Some mathematical problems are easy to describe but turn out to be
notoriously difficult to solve. In some instances, these difficulties may stem
from fundamental issues of provability, especially for mathematical problems apparently poised
between order and chaos.
In a provocative article titled "On
Unsettleable Arithmetical Problems," John H.
Conway (Princeton University) offers some remarkably simple assertions that
are true yet are neither provable nor disprovable. The article appears in the March 2013 American Mathematical Monthly.
"It is usually thought that they must necessarily be complicated," Conway
writes, but "these wild beasts may be just around the corner."
Conway bases his examples on the infamous Collatz 3n + 1 problem, which concerns a
sequence of positive integers.
Start with any positive integer n.
If n is even,
divide it by 2 to give n' = n/2.
If n is odd, multiply it by 3 and add 1 to give n' = 3n + 1.

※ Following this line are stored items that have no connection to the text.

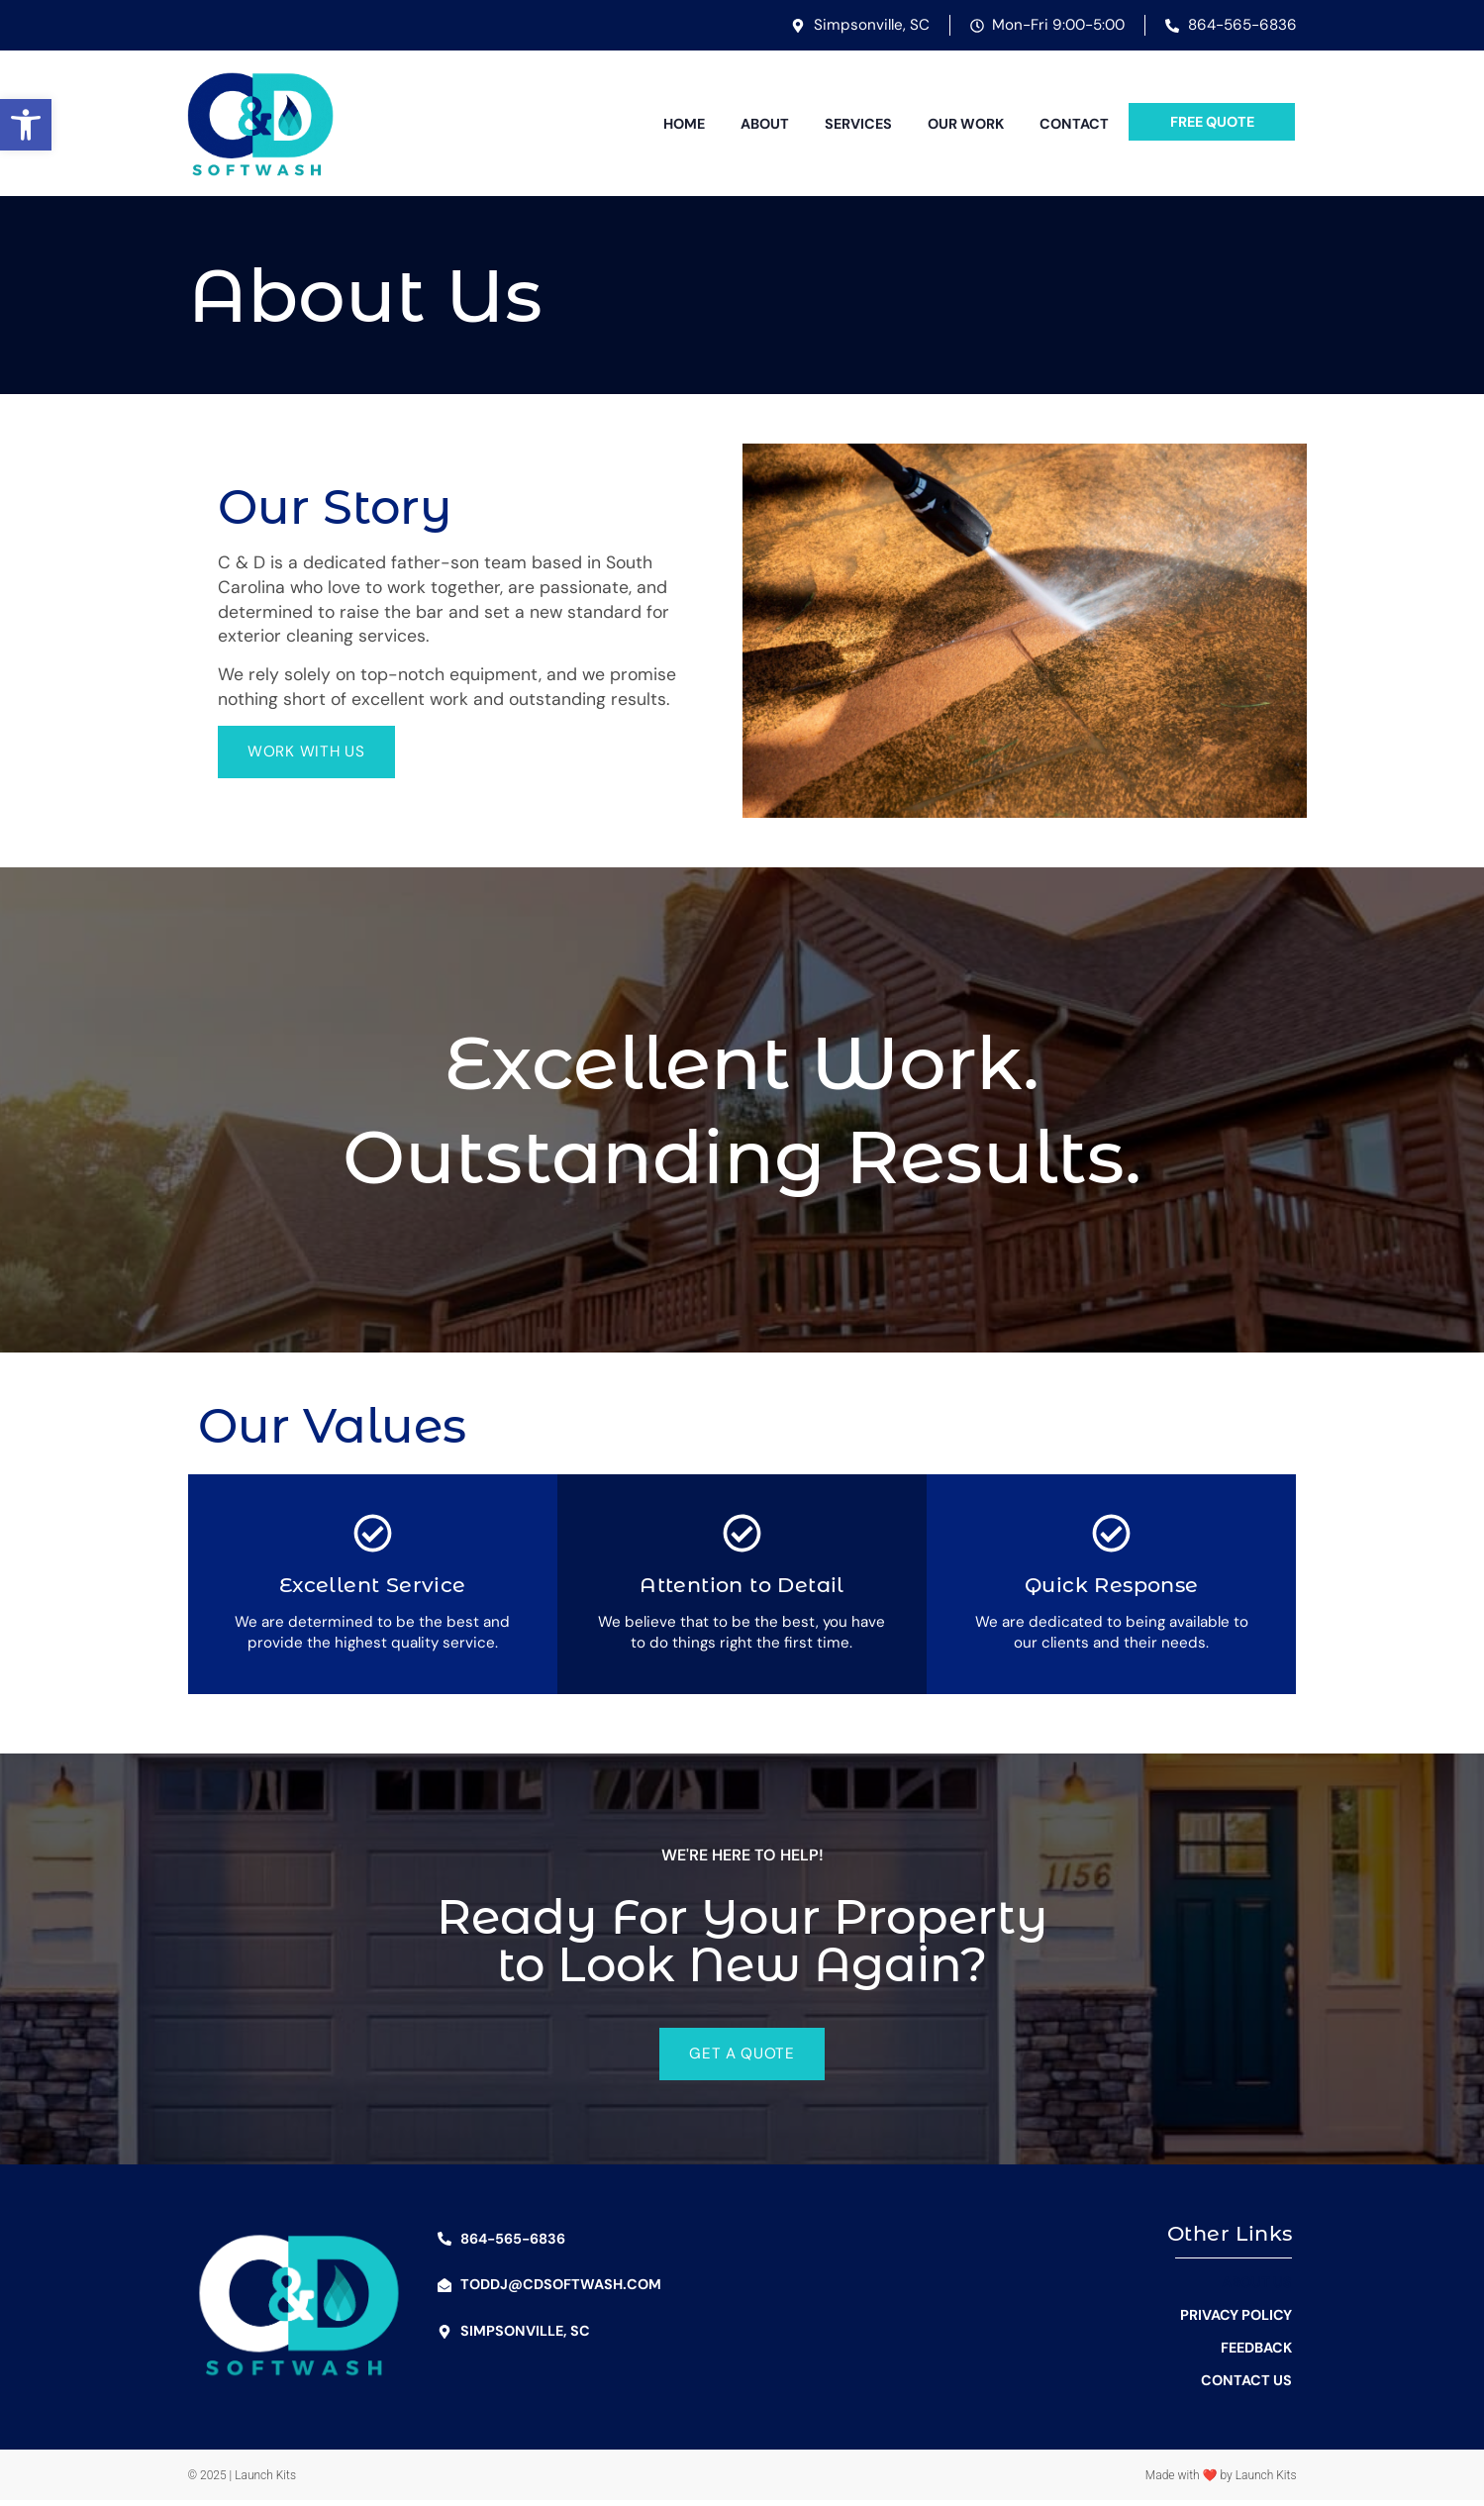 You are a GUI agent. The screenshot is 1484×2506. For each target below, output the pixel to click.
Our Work (966, 124)
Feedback (1256, 2353)
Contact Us (1246, 2386)
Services (858, 124)
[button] (25, 124)
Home (684, 124)
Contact (1074, 124)
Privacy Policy (1236, 2321)
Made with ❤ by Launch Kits (1221, 2481)
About (765, 124)
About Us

If n is odd, multiply it by 3 and add 1 to give n' = 3n + 1.
For example, starting with 5, you get the following sequence: 5, 16, 8,
4, 2, 1, 4, 2, 1,. . .
Starting with 11, you get the sequence: 11, 34, 17, 52, 26, 13, 40, 20,
10, 5, 16, 8, 4, 2, 1, 4, 2, 1,. . .
The numbers generated by these rules are sometimes called
"hailstone numbers" because their values fluctuate wildly (as if
suspended in turbulent air) before they finally crash (to the ground) as the
repeating string 4, 2, 1.
Computational experiments suggest that such a sequence will always
eventually crash. However, for some starting integers, it takes a huge number
of steps to reach the repeating cycle.
Will you always end up in a repeating cycle? No one has yet
found a counterexample. Computations
by Tomás Oliveira e Silva have verified that no such counterexample can start
with an integer less than at least 5 x 1018.
Jeffrey C. Lagarias
(University of Michigan) has categorized the 3n + 1 problem and its ilk as tantalizing but dangerous, luring
mathematicians into weeks, if not years, of futile labor.
In his paper, Conway shows how simple assertions inspired by the
Collatz problem cannot be settled—neither proved nor disproved.
Then, in an intriguing postscript, Conway presents an argument that has
convinced him that the Collatz
conjecture is itself very likely to be unsettleable, rather than, as he
originally thought, having just a slight chance of being unsettleable. He uses
the fact that there are arbitrarily tall "mountains" in the graph of the Collatz
game.
"I don't want readers to take these words on trust but rather to
encourage those who don't find them convincing to try even harder to prove the
Collatz Conjecture!" Conway wryly concludes.
References:
Conway, J.H. 2013. On
unsettleable arithmetical problems. American
Mathematical Monthly 120(March):192-198.
Lagarias, J.C., editor. 2010. The Ultimate Challenge:
The 3x + 1 Problem. American Mathematical Society.
______. 1986. The
3x + 1 problem and its
generalizations. American
Mathematical Monthly 92(January):3-23.
Oliveira e Silva, T. 2010. Empirical verification of the 3x + 1 and related conjectures. In The Ultimate Challenge:
The 3x + 1 Problem, J.C. Lagarias, ed. American Mathematical Society.